Pentecostal Christians get video greeting from Pope Francis
Rare seven-minute message sees pope appealing for Christian unity
In an unusual video message, recorded on an iPhone by a Pentecostal pastor Pope Francis knew in Argentina, the pope says all Christians share blame for their divisions, speaks of his "longing" for their unity and insists that God will bring the miracle of Christian unity to completion.
"Pray to the Lord that he will unite us all," the pope tells a group of Pentecostals meeting in the United States. "Let's move forward, we are brothers; let us give each other that spiritual embrace and allow the Lord to complete the work he has begun. Because this is a miracle; the miracle of unity has begun."

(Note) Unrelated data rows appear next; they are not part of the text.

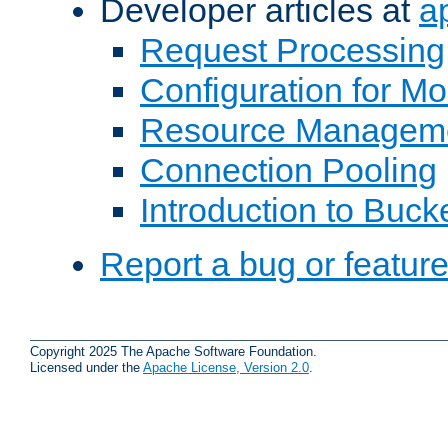
Developer articles at
a
Request Processing
Configuration for M
Resource Managem
Connection Pooling
Introduction to Buck
Report a bug or featur
Copyright 2025 The Apache Software Foundation.
Licensed under the
Apache License, Version 2.0
.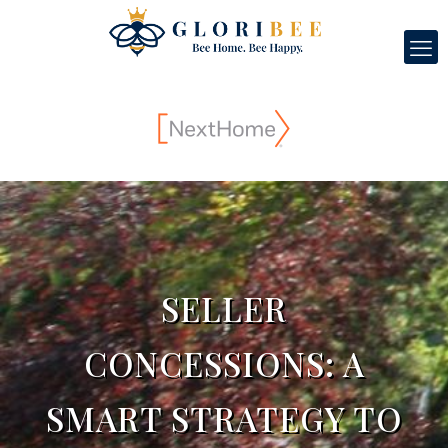
SELLER
CONCESSIONS: A
SMART STRATEGY TO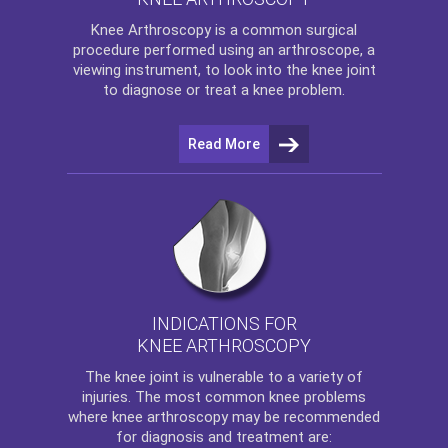
Knee Arthroscopy
is a common surgical
procedure performed using an arthroscope, a
viewing instrument, to look into the knee joint
to diagnose or treat a knee problem.
Read More
INDICATIONS FOR
KNEE ARTHROSCOPY
The
knee
joint is vulnerable to a variety of
injuries. The most common knee problems
where
knee arthroscopy
may be recommended
for diagnosis and treatment are: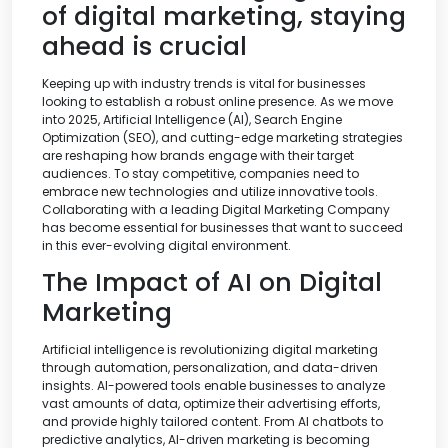
of digital marketing, staying
ahead is crucial
Keeping up with industry trends is vital for businesses
looking to establish a robust online presence. As we move
into 2025, Artificial Intelligence (AI), Search Engine
Optimization (SEO), and cutting-edge marketing strategies
are reshaping how brands engage with their target
audiences. To stay competitive, companies need to
embrace new technologies and utilize innovative tools.
Collaborating with a leading Digital Marketing Company
has become essential for businesses that want to succeed
in this ever-evolving digital environment.
The Impact of AI on Digital
Marketing
Artificial intelligence is revolutionizing digital marketing
through automation, personalization, and data-driven
insights. AI-powered tools enable businesses to analyze
vast amounts of data, optimize their advertising efforts,
and provide highly tailored content. From AI chatbots to
predictive analytics, AI-driven marketing is becoming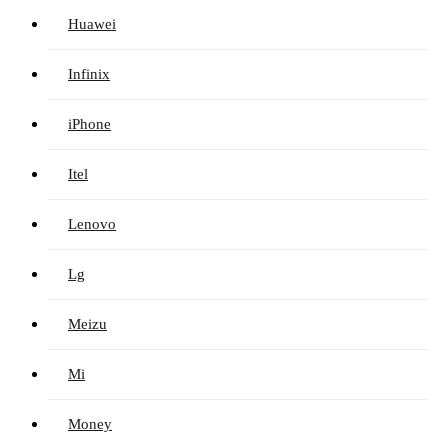
Huawei
Infinix
iPhone
Itel
Lenovo
Lg
Meizu
Mi
Money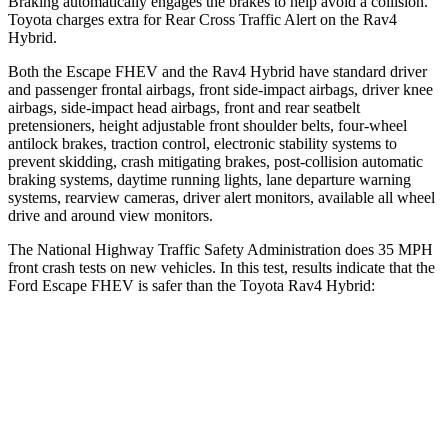
Braking automatically engages the brakes to help avoid a collision.
Toyota charges extra for Rear Cross Traffic Alert on the Rav4
Hybrid.
Both the Escape FHEV and the Rav4 Hybrid have standard driver
and passenger frontal airbags, front side-impact airbags, driver knee
airbags, side-impact head airbags, front and rear seatbelt
pretensioners, height adjustable front shoulder belts, four-wheel
antilock brakes, traction control, electronic stability systems to
prevent skidding, crash mitigating brakes, post-collision automatic
braking systems, daytime running lights, lane departure warning
systems, rearview cameras, driver alert monitors, available all wheel
drive and around view monitors.
The National Highway Traffic Safety Administration does 35 MPH
front crash tests on new vehicles. In this test, results indicate that the
Ford Escape FHEV is safer than the Toyota Rav4 Hybrid:
Escape FHEV
Rav4 Hybrid
OVERALL STARS
5 Stars
4 Stars
Driver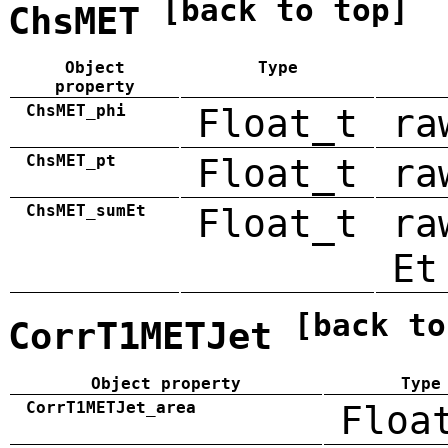
[back to top]
ChsMET
Object
Type
property
ChsMET_phi
Float_t
ra
ChsMET_pt
Float_t
ra
ChsMET_sumEt
Float_t
ra
Et
[back to
CorrT1METJet
Object property
Type
CorrT1METJet_area
Floa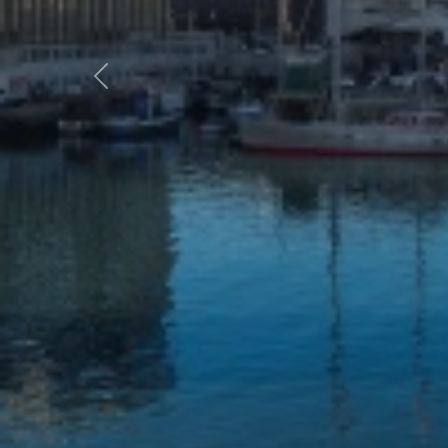
Previous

In the video, posted on YouTube and never released by the Vatican, the pope quotes a character from a novel by Alessandro Manzoni; the character says, "'I have never found that the Lord began a miracle without finishing it well.' He will finish well this miracle of unity," the pope added.

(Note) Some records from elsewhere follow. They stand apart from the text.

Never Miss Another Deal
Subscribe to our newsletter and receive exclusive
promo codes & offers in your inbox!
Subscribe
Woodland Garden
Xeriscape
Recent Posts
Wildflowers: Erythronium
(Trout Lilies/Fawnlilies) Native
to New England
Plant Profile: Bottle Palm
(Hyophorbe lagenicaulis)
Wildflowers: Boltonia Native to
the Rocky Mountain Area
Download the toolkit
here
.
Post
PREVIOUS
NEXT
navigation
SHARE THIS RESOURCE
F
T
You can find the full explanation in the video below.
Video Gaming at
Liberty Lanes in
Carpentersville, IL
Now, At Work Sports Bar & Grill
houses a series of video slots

The Vatican did not release any details when it announced Jan. 14 that Pope Francis had met with "Anthony Palmer, bishop and international ecumenical officer for the Communion of Evangelical Episcopal Churches," a group that is not affiliated with the Anglican Communion.

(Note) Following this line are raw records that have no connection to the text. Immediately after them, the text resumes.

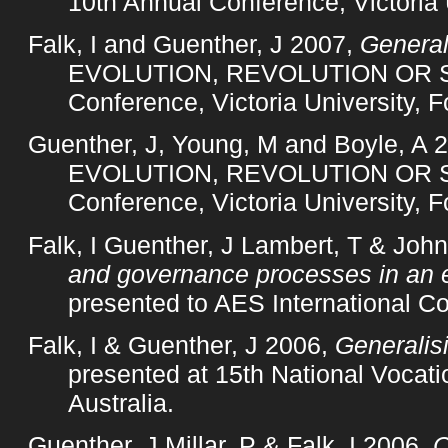
10th Annual Conference, Victoria 
Falk, I and Guenther, J 2007,
General
EVOLUTION, REVOLUTION OR STA
Conference, Victoria University, F
Guenther, J, Young, M and Boyle, A 
EVOLUTION, REVOLUTION OR STA
Conference, Victoria University, F
Falk, I Guenther, J Lambert, T & Joh
and governance processes in an 
presented to AES International C
Falk, I & Guenther, J 2006,
Generalisi
presented at 15th National Vocat
Australia.
Guenther, J Millar, P & Falk, I 2006,
C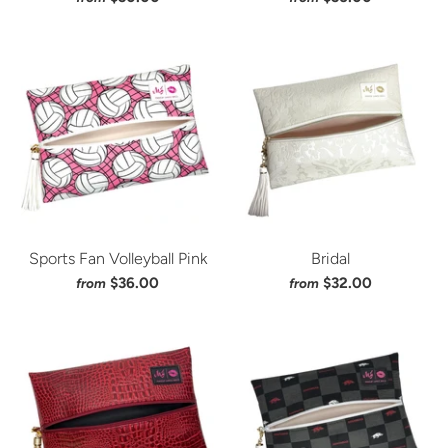
Sports Fan Volleyball Pink
Bridal
$36.00
$32.00
from
from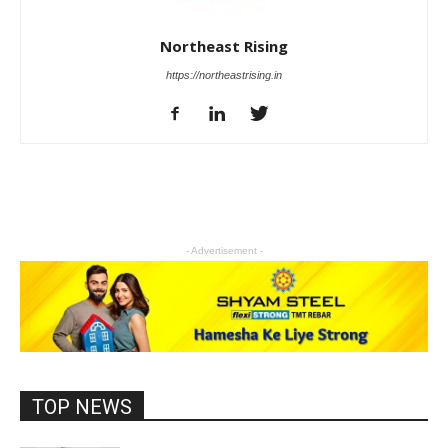
Northeast Rising
https://northeastrising.in
- Advertisement -
TOP NEWS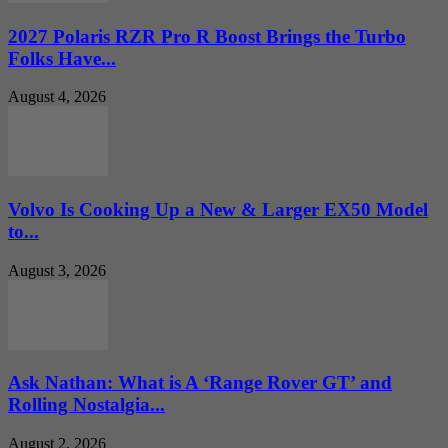
2027 Polaris RZR Pro R Boost Brings the Turbo
Folks Have...
August 4, 2026
Volvo Is Cooking Up a New & Larger EX50 Model
to...
August 3, 2026
Ask Nathan: What is A ‘Range Rover GT’ and
Rolling Nostalgia...
August 2, 2026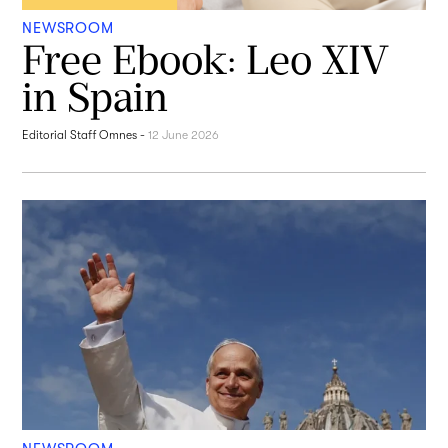
NEWSROOM
Free Ebook: Leo XIV
in Spain
Editorial Staff Omnes
-
12 June 2026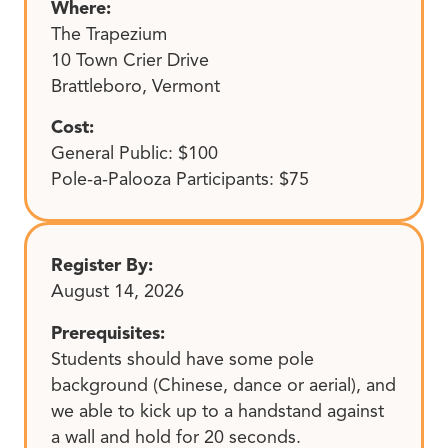
Where:
The Trapezium
10 Town Crier Drive
Brattleboro, Vermont
Cost:
General Public: $100
Pole-a-Palooza Participants: $75
Register By:
August 14, 2026
Prerequisites:
Students should have some pole
background (Chinese, dance or aerial), and
we able to kick up to a handstand against
a wall and hold for 20 seconds.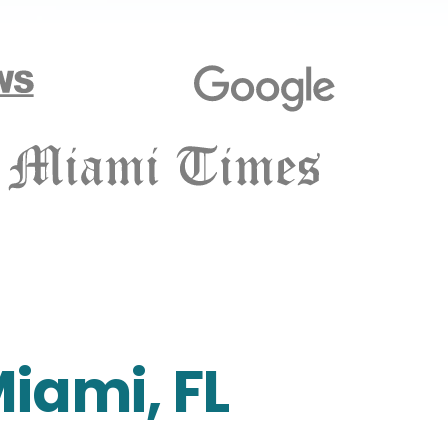
Miami, FL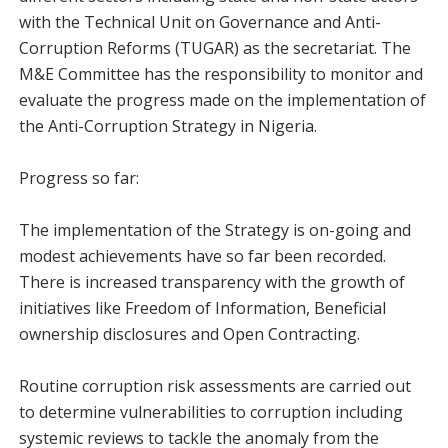
with the Technical Unit on Governance and Anti-
Corruption Reforms (TUGAR) as the secretariat. The
M&E Committee has the responsibility to monitor and
evaluate the progress made on the implementation of
the Anti-Corruption Strategy in Nigeria.
Progress so far:
The implementation of the Strategy is on-going and
modest achievements have so far been recorded.
There is increased transparency with the growth of
initiatives like Freedom of Information, Beneficial
ownership disclosures and Open Contracting.
Routine corruption risk assessments are carried out
to determine vulnerabilities to corruption including
systemic reviews to tackle the anomaly from the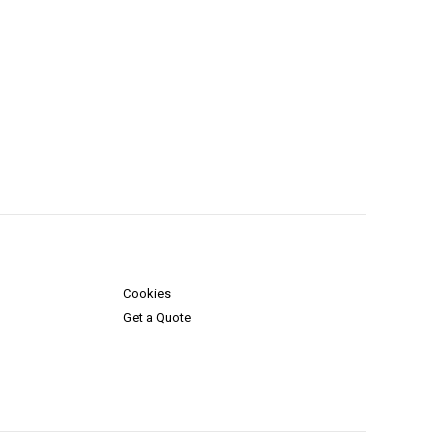
Cookies
Get a Quote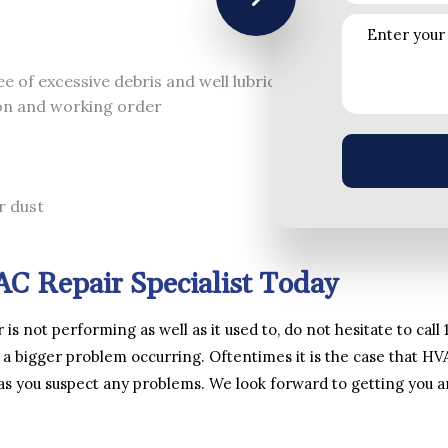
ee of excessive debris and well lubricated
ion and working order
r dust
C Repair Specialist Today
r is not performing as well as it used to, do not hesitate to ca
 a bigger problem occurring. Oftentimes it is the case that HV
 as you suspect any problems. We look forward to getting you 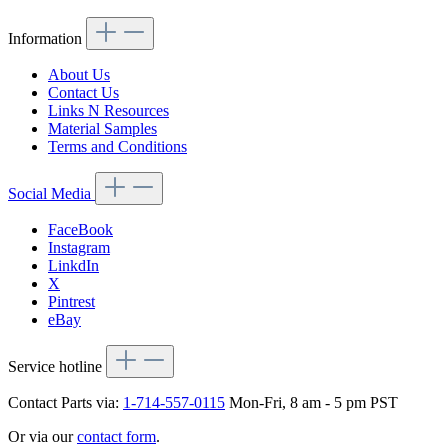
Information
About Us
Contact Us
Links N Resources
Material Samples
Terms and Conditions
Social Media
FaceBook
Instagram
LinkdIn
X
Pintrest
eBay
Service hotline
Contact Parts via:
1-714-557-0115
Mon-Fri, 8 am - 5 pm PST
Or via our
contact form
.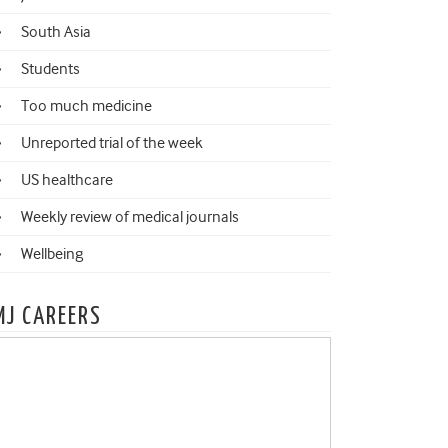
South Asia
Students
Too much medicine
Unreported trial of the week
US healthcare
Weekly review of medical journals
Wellbeing
MJ CAREERS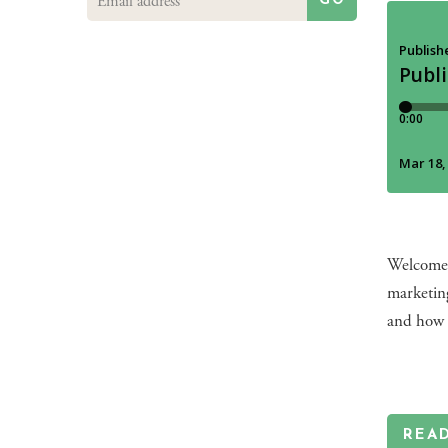
GO
Welcome 
marketin
and how 
REA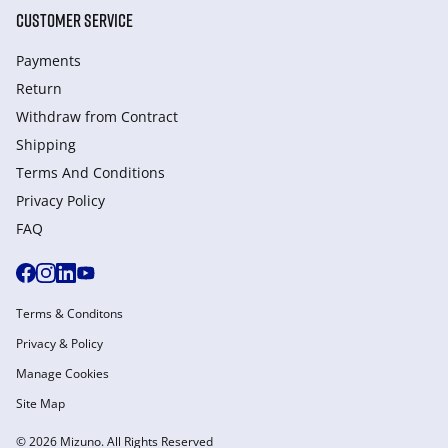
CUSTOMER SERVICE
Payments
Return
Withdraw from Сontract
Shipping
Terms And Conditions
Privacy Policy
FAQ
Terms & Conditons
Privacy & Policy
Manage Cookies
Site Map
© 2026 Mizuno. All Rights Reserved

The video, which Palmer said he took with his iPhone, begins in English with the pope apologizing that he will have to switch to Italian, although mostly, he said, he would speak from the heart, which is "a more simple, more authentic language."
Addressing Palmer as "my brother, a bishop-brother" and saying they had "been friends for years," the pope offered what he said were greetings "both joyful and full of longing" to participants in a forthcoming meeting of the Kenneth Copeland Ministries, a Pentecostal group that sponsors large prayer gatherings around the world.
The joy, the pope said, comes from knowing that "the Lord is working all over the whole world."
But he said he is full of longing because Christians are still separated, "separated because of sin, our sins."
"Who is at fault?" he asked. "All of us are, we are all sinners. There is only one who is just and that is the Lord."
Pope Francis said he longs for the day when "this separation would end and there would be communion."
"Let's allow our longing to increase so that it propels us to find each other, embrace each other and to praise Jesus Christ as the only Lord of history," the pope said.